Die Strafzinsen in Höhe von Minus 0,4 Prozent müssen Banken bezahlen, wenn sie kurzfristig Geld bei der Zentralbank parken. Damit sollen sie dazu animiert werden, das Geld lieber in Form von Krediten an Unternehmen zu verleihen. Man beobachte diese Maßnahme, sagte EZB-Präsident Mario Draghi, und man brauche noch Zeit, um sie und ihre Folgen weiter zu analysieren: "Wir haben uns gefragt: Wie stark ist die Profitabilität von Banken insgesamt betroffen von den negativen Einlagezinsen? Wenn wir uns das anschauen sehen wir, dass die Profitabilität der Eurobanken vergleichbar mit denen in Japan ist, höher als die von Banken in Großbritannien, wo es keine Negativzinsen gibt und natürlich niedriger als in den USA."

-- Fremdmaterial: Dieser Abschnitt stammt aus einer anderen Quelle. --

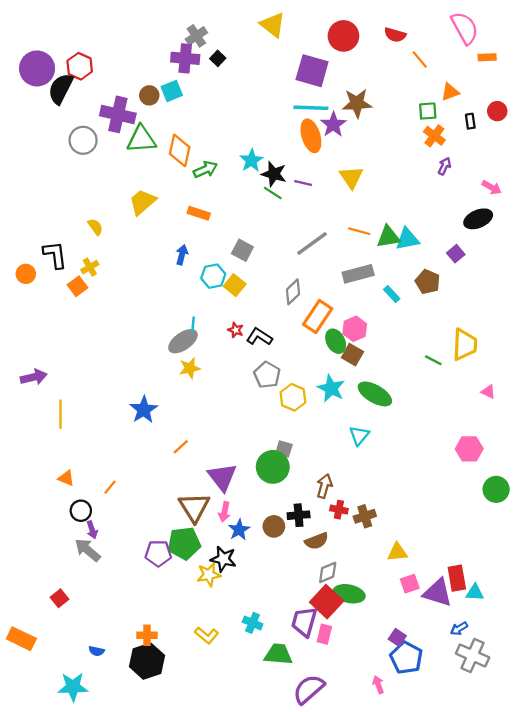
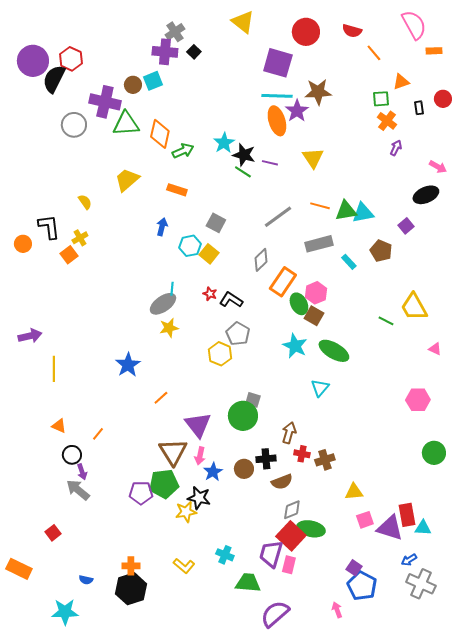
yellow trapezoid: (465, 345) -> (414, 307), turned 148
yellow hexagon: (293, 397) -> (220, 354), moved
green circle: (496, 489) -> (434, 453), moved

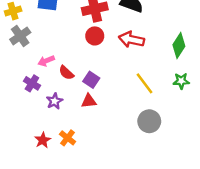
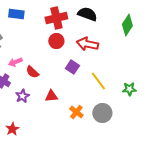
green diamond: (179, 45) -> (127, 25), moved
purple square: (91, 80) -> (72, 67), moved
green star: (181, 81) -> (129, 89), moved
orange cross: (68, 138) -> (76, 112), moved

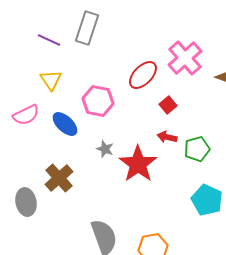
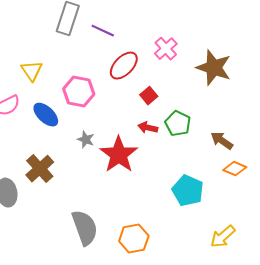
purple line: (49, 40) -> (103, 31), moved
pink cross: (185, 58) -> (166, 49), size x0.7
green pentagon: (197, 149) -> (178, 124), moved, turned -30

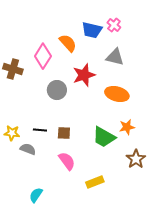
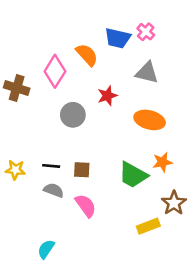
red star: (84, 75) -> (107, 96), size x0.7
gray semicircle: (28, 149) -> (54, 190), moved
yellow rectangle: (95, 182) -> (148, 226), moved

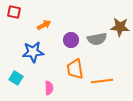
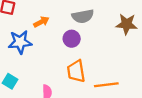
gray semicircle: (97, 39) -> (83, 16), moved
blue star: (33, 52) -> (20, 42), moved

Die EZB werde das weiter beobachten und entscheiden, ob es aus ihrer Sicht unerwünschte Nebenwirkungen der Strafzinsen gebe. Banken klagen vor allem darüber, dass sie etwa gegenüber der Konkurrenz in den USA schwere Nachteile durch die Strafzinsen hätten.
US-Zolldrohungen verstärken Wirtschaftsflaute
Aus den USA kamen von Präsident Donald Trump gestern auch wieder Drohungen, weiterer Strafzölle gegen die EU einzuführen. Zusammen mit dem Brexit und dem konjunkturellem Gegenwind ist das für die Notenbank ein klarer Unsicherheitsfaktor.
"Natürlich haben wir die Herausforderung des Protektionismus als einen möglichen Faktor aufgelistet, der das Wachstum in Europa und weltweit dämpfen kann. Aber zunächst muss man auch erst einmal sehen was passiert. Denn wie wir in der Vergangenheit gesehen haben: Zwischen Worten und Taten ist oft eine große Kluft".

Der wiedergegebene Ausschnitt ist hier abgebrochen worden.